{
  "$type": "site.standard.document",
  "bskyPostRef": {
    "cid": "bafyreibtl7qv6yklkfv7xso7pofyif2356zmp7tft6znrfhnhffh5hzuji",
    "uri": "at://did:plc:wwyqal4cnqhuwyacdj7rqq3n/app.bsky.feed.post/3mib56f5yala2"
  },
  "path": "/t/thinking-clearly-about-association-studies-risk-factors-and-causal-salad-included/28679#post_4",
  "publishedAt": "2026-03-29T13:31:44.000Z",
  "site": "https://discourse.datamethods.org",
  "tags": [
    "Initial data analysis"
  ],
  "textContent": "This one one way to think about stages and goals of research, with some overlap between them.\n\n  * Initial data analysis which is blinded to any linkage between X and Y and should proceed both experimental and observational data analysis\n  * Descriptive studies, which deal mainly with characterizing univariate distributions and relationships among Xs using correlation matrices and variable clustering and other unsupervised learning techniques\n  * Descriptive studies of relationships between individual Xs and Y without prediction or inference\n  * Prediction, where explanations are not very important and parsimony is not usually a goal\n  * Association studies that try to find associations between some Xs and Y that are not trivial, i.e., are not explained by boring Xs.
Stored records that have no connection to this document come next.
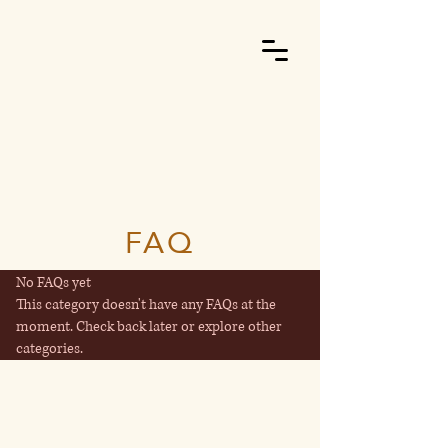
FAQ
No FAQs yet
This category doesn't have any FAQs at the
moment. Check back later or explore other
categories.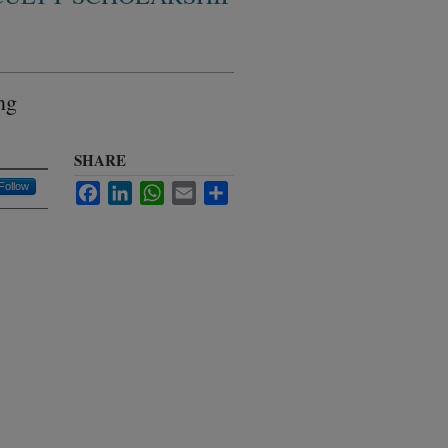
ng
SHARE
Follow
Facebook
LinkedIn
WhatsApp
Email
Share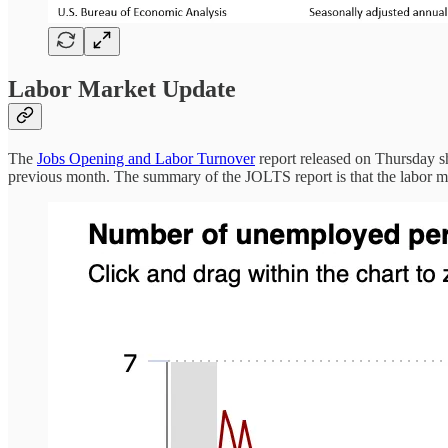
Labor Market Update
The
Jobs Opening and Labor Turnover
report released on Thursday sh
previous month. The summary of the JOLTS report is that the labor m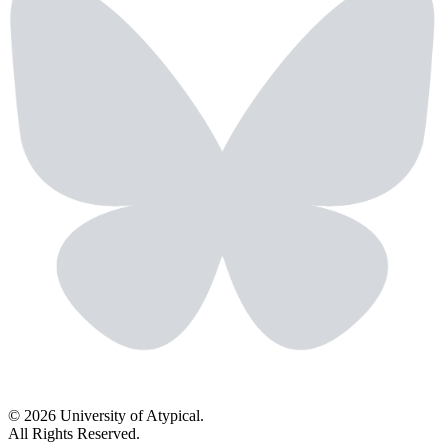
© 2026 University of Atypical.
All Rights Reserved.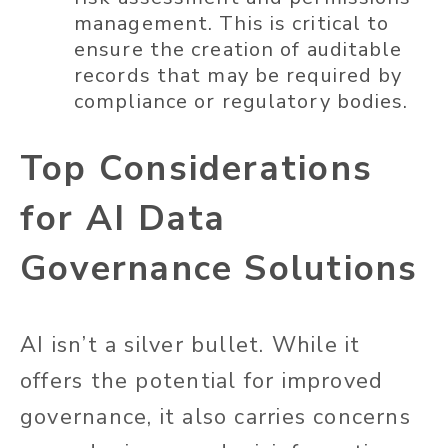
management. This is critical to
ensure the creation of auditable
records that may be required by
compliance or regulatory bodies.
Top Considerations
for AI Data
Governance Solutions
AI isn’t a silver bullet. While it
offers the potential for improved
governance, it also carries concerns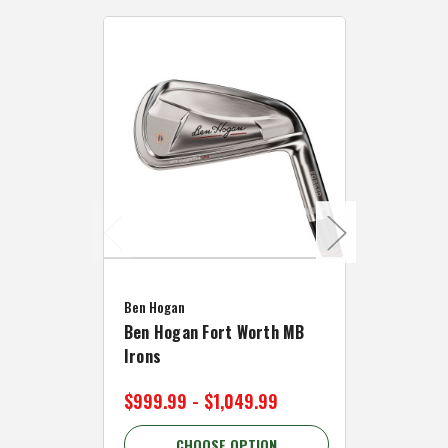
Caddymat
Ben Hogan
Caddymat
Ben Hogan Fort Worth MB
Click Fo
Irons
Cart Wh
$999.99 - $1,049.99
$89.99 
CHOOSE OPTION
C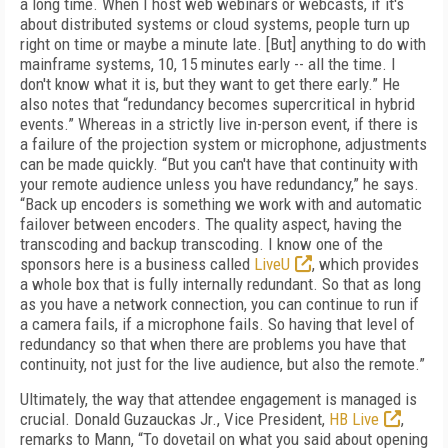
a long time. When I host web webinars or webcasts, if it's
about distributed systems or cloud systems, people turn up
right on time or maybe a minute late. [But] anything to do with
mainframe systems, 10, 15 minutes early -- all the time. I
don't know what it is, but they want to get there early.” He
also notes that “redundancy becomes supercritical in hybrid
events.” Whereas in a strictly live in-person event, if there is
a failure of the projection system or microphone, adjustments
can be made quickly. “But you can't have that continuity with
your remote audience unless you have redundancy,” he says.
“Back up encoders is something we work with and automatic
failover between encoders. The quality aspect, having the
transcoding and backup transcoding. I know one of the
sponsors here is a business called
LiveU
, which provides
a whole box that is fully internally redundant. So that as long
as you have a network connection, you can continue to run if
a camera fails, if a microphone fails. So having that level of
redundancy so that when there are problems you have that
continuity, not just for the live audience, but also the remote.”
Ultimately, the way that attendee engagement is managed is
crucial. Donald Guzauckas Jr., Vice President,
HB Live
,
remarks to Mann, “To dovetail on what you said about opening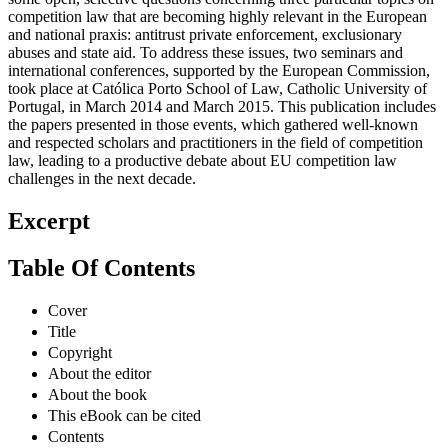
competition law that are becoming highly relevant in the European
and national praxis: antitrust private enforcement, exclusionary
abuses and state aid. To address these issues, two seminars and
international conferences, supported by the European Commission,
took place at Católica Porto School of Law, Catholic University of
Portugal, in March 2014 and March 2015. This publication includes
the papers presented in those events, which gathered well-known
and respected scholars and practitioners in the field of competition
law, leading to a productive debate about EU competition law
challenges in the next decade.
Excerpt
Table Of Contents
Cover
Title
Copyright
About the editor
About the book
This eBook can be cited
Contents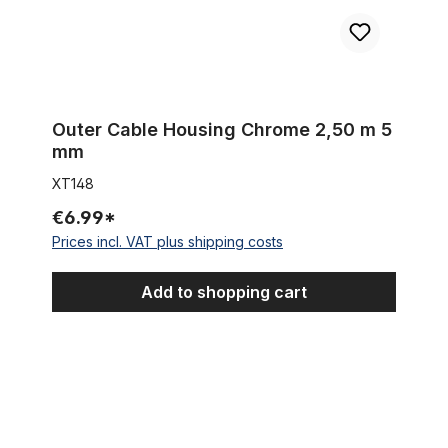
Outer Cable Housing Chrome 2,50 m 5
mm
XT148
€6.99*
Prices incl. VAT plus shipping costs
Add to shopping cart
Disk Brake mount for rear end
These are often improperly used to make causal statements, or may be used to inform a causal analysis, assuming that a factor needs to have a nonzero association with Y before you care about causation.\n  * Development of causal diagrams using only subject matter knowledge, then feeds into the next item\n  * Formal causal inference\n\n\n\nAn open question is whether association studies help or hurt the last two steps, i.e., whether empirical association analysis should inform the development of the causal diagram.\n\nThere there is the always important issue of how prospectively the study needs to be designed in the first place. It is extremely important to elicit expert advice about potential confounders before revealing to the experts which variables are available in the dataset. This avoids data availability bias.",
  "title": "Thinking Clearly about Association Studies (Risk Factors and Causal Salad included)"
}